To prove that photolysis of 2-NPA is also possible when incorporated into a protein, three transformants of E.coli BL21(DE3) were cultivated. The first one contains the part BBa_K2201320 which expresses the whole fusion protein of GFP and streptavidin. The second one contains the part BBa_K2201321 and produces the GFP-unit of the fusion protein due to the amber stop codon in the linker. The third one is a cotransformant of BBa_K2201220 (2-NPA-RS) and BBa_K2201321 and therefore should produce the whole fusion protein with 2-NPA in the linker. The cells were cultivated in 50 mL LB-media (for the cotransformants supplemented with 1 mM 2-NPA) in 500 mL shaking flask for 16 hours at 37 °C and 150 rpm. The cells were harvested and lysed after the cell lyses protocol for SDS-Page. Two Samples of the cell lysate of the cotransformants were transferred to a 96-well microtiter plate and irradiated with the LED panel at 367 nm and 100 % brightness . After irradiation the samples were transferred to a SDS-Page (Figure 9).

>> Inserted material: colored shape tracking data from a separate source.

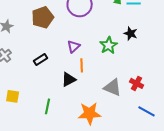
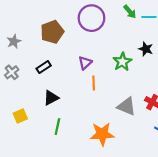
black rectangle: (41, 59) -> (44, 67), moved
black triangle: (69, 79) -> (51, 98), moved
yellow square: (13, 96) -> (20, 116), turned -32

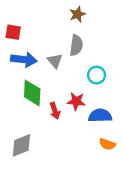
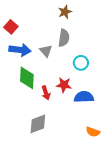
red square: (13, 32) -> (11, 27), turned 32
orange semicircle: (107, 144) -> (93, 132), moved
gray diamond: (21, 145) -> (38, 124), moved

Figure 9:SDS-Page of the whole fusion protein as positive control 1, GFP-unit as positive control 2, and two samples of the irradiated fusion protein containing 2-NPA after 1 hour and 5 hours of irradiation with UV-light. In dark green are the bands of the whole fusion protein. In purple the bands of the 2-NPA-RS In light green the GFP-unit of the fusion protein and in yellow the bands of the cleaved streptavidin-Tag.

Figure 9 shows the bands of the whole fusion protein at approximately 45 kDa for the positive control 1 and the two samples. Furthermore, the bands of the GFP-units can be seen at approximately 25 kDa and the bands of the 2-NPA-RS at ~ 35 kDa. At the bottom of the SDS-page the bands of the cleaved streptavidin-tags of the two samples can be observed. Unfortunately, there was an uneven running front which led to a shift of the samples compared to the marker. Therefore, a western blot was performed (Figure 10) with specific anti-GFP and anti-strep antibodies to verify that the bands seen in Figure 9 are truly the peptides we expected.

Figure 10:Western Blot of a SDS-Page similar to Figure 9 marked with anti-GFP antibodies to determine the bands marked in Figure 9. It proves that the low bands in Figure 9 are indeed cleaved streptavidin-Tags.

The western blot confirmed our expectations. The bands of the whole fusion protein, of the GFP-units and the cleaved streptavidin-tags are clear to see. The GFP-bands are very thick compared to the others, which cannot be explained by the photolysis itself. It seems like the 2-NPA-RS is not very effective in loading 2-NPA to the amber tRNA, which leads to a high amount of incomplete expression of the fusion protein. The low efficiency of our 2-NPA-RS was confirmed by our synthetase-test system (K2201343). Therefore, we started modeling and selection of a new aaRS, able to incorporate 2-NPA to provide a better synthetase to the iGEM community.